Saved entries:
* * * *

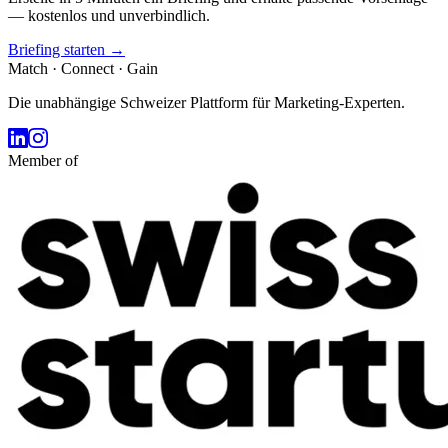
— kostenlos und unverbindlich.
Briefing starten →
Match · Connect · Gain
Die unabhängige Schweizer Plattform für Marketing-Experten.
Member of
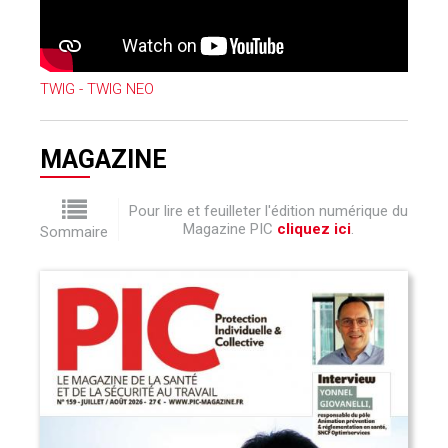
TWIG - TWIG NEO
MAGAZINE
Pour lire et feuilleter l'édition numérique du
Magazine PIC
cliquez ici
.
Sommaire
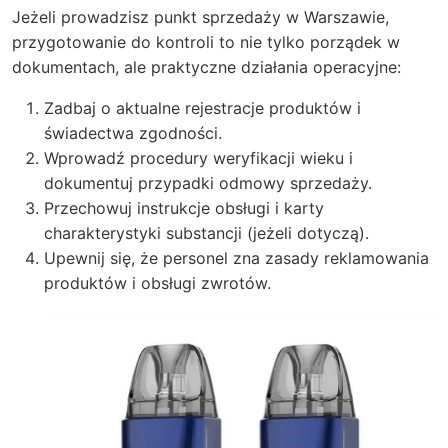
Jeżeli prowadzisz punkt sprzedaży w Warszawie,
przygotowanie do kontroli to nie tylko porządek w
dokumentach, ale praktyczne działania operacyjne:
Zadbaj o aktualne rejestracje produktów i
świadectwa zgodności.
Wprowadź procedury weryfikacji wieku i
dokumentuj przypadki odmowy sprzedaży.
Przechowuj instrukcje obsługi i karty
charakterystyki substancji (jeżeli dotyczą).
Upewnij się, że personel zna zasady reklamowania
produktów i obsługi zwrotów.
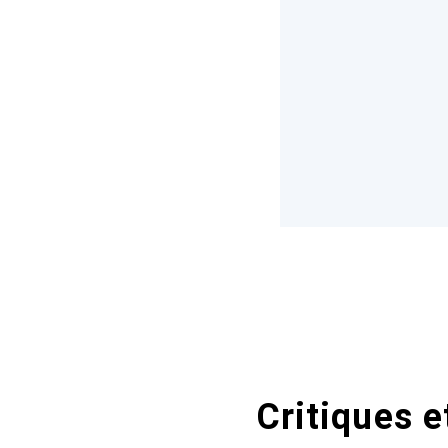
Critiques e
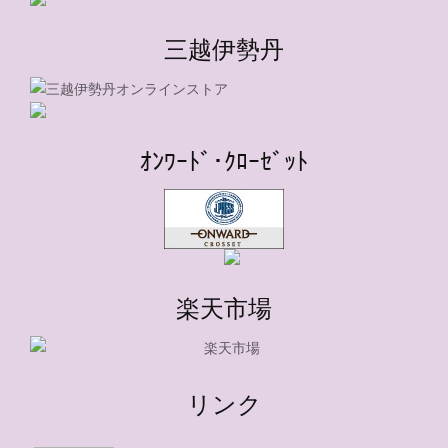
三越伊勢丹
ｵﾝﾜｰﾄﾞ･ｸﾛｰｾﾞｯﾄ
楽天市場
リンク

* * * *

**Task instructions**.
Your reply must hold only the lines from the line containing "przygotowanie do kontroli" through the end of the records above, written out exactly, both ends included, with no pictures, please.

**Result below**.
przygotowanie do kontroli to nie tylko porządek w
dokumentach, ale praktyczne działania operacyjne:
Zadbaj o aktualne rejestracje produktów i
świadectwa zgodności.
Wprowadź procedury weryfikacji wieku i
dokumentuj przypadki odmowy sprzedaży.
Przechowuj instrukcje obsługi i karty
charakterystyki substancji (jeżeli dotyczą).
Upewnij się, że personel zna zasady reklamowania
produktów i obsługi zwrotów.
Critiques e
三越伊勢丹
ｵﾝﾜｰﾄﾞ･ｸﾛｰｾﾞｯﾄ
楽天市場
リンク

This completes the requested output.